What you return should match the data exactly, from the first line to the last.

(Page-level text extractions)
# # #
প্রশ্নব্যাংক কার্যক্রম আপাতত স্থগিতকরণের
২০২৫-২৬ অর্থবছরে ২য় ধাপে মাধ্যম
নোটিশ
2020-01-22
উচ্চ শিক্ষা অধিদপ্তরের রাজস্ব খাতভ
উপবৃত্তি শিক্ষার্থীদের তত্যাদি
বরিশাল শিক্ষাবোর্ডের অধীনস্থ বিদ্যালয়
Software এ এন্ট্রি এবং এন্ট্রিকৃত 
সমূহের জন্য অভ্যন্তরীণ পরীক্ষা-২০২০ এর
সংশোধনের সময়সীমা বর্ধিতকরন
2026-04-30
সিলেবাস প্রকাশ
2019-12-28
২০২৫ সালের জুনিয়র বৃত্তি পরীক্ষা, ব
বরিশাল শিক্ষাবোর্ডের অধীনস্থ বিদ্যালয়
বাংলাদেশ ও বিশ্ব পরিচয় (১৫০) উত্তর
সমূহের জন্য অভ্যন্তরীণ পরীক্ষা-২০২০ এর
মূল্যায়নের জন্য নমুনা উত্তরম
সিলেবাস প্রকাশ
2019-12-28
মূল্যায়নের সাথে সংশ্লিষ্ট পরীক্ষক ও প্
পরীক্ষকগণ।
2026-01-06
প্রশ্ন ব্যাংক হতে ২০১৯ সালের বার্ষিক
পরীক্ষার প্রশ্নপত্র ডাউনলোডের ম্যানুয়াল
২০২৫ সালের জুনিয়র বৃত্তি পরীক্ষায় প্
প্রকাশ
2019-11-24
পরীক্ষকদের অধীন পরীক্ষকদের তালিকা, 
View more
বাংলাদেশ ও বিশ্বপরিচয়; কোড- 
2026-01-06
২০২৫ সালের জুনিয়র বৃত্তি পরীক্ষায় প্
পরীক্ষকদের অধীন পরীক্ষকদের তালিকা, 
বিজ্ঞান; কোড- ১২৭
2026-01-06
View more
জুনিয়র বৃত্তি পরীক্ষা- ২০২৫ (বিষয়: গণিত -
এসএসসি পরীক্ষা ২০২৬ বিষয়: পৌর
# # #
- FINAL ANSWER
প্রশ্নব্যাংক কার্যক্রম আপাতত স্থগিতকরণের
২০২৫-২৬ অর্থবছরে ২য় ধাপে মাধ্যম
নোটিশ
2020-01-22
উচ্চ শিক্ষা অধিদপ্তরের রাজস্ব খাতভ
উপবৃত্তি শিক্ষার্থীদের তত্যাদি
বরিশাল শিক্ষাবোর্ডের অধীনস্থ বিদ্যালয়
Software এ এন্ট্রি এবং এন্ট্রিকৃত 
সমূহের জন্য অভ্যন্তরীণ পরীক্ষা-২০২০ এর
সংশোধনের সময়সীমা বর্ধিতকরন
2026-04-30
সিলেবাস প্রকাশ
2019-12-28
২০২৫ সালের জুনিয়র বৃত্তি পরীক্ষা, ব
বরিশাল শিক্ষাবোর্ডের অধীনস্থ বিদ্যালয়
বাংলাদেশ ও বিশ্ব পরিচয় (১৫০) উত্তর
সমূহের জন্য অভ্যন্তরীণ পরীক্ষা-২০২০ এর
মূল্যায়নের জন্য নমুনা উত্তরম
সিলেবাস প্রকাশ
2019-12-28
মূল্যায়নের সাথে সংশ্লিষ্ট পরীক্ষক ও প্
পরীক্ষকগণ।
2026-01-06
প্রশ্ন ব্যাংক হতে ২০১৯ সালের বার্ষিক
পরীক্ষার প্রশ্নপত্র ডাউনলোডের ম্যানুয়াল
২০২৫ সালের জুনিয়র বৃত্তি পরীক্ষায় প্
প্রকাশ
2019-11-24
পরীক্ষকদের অধীন পরীক্ষকদের তালিকা, 
View more
বাংলাদেশ ও বিশ্বপরিচয়; কোড- 
2026-01-06
২০২৫ সালের জুনিয়র বৃত্তি পরীক্ষায় প্
পরীক্ষকদের অধীন পরীক্ষকদের তালিকা, 
বিজ্ঞান; কোড- ১২৭
2026-01-06
View more
জুনিয়র বৃত্তি পরীক্ষা- ২০২৫ (বিষয়: গণিত -
এসএসসি পরীক্ষা ২০২৬ বিষয়: পৌর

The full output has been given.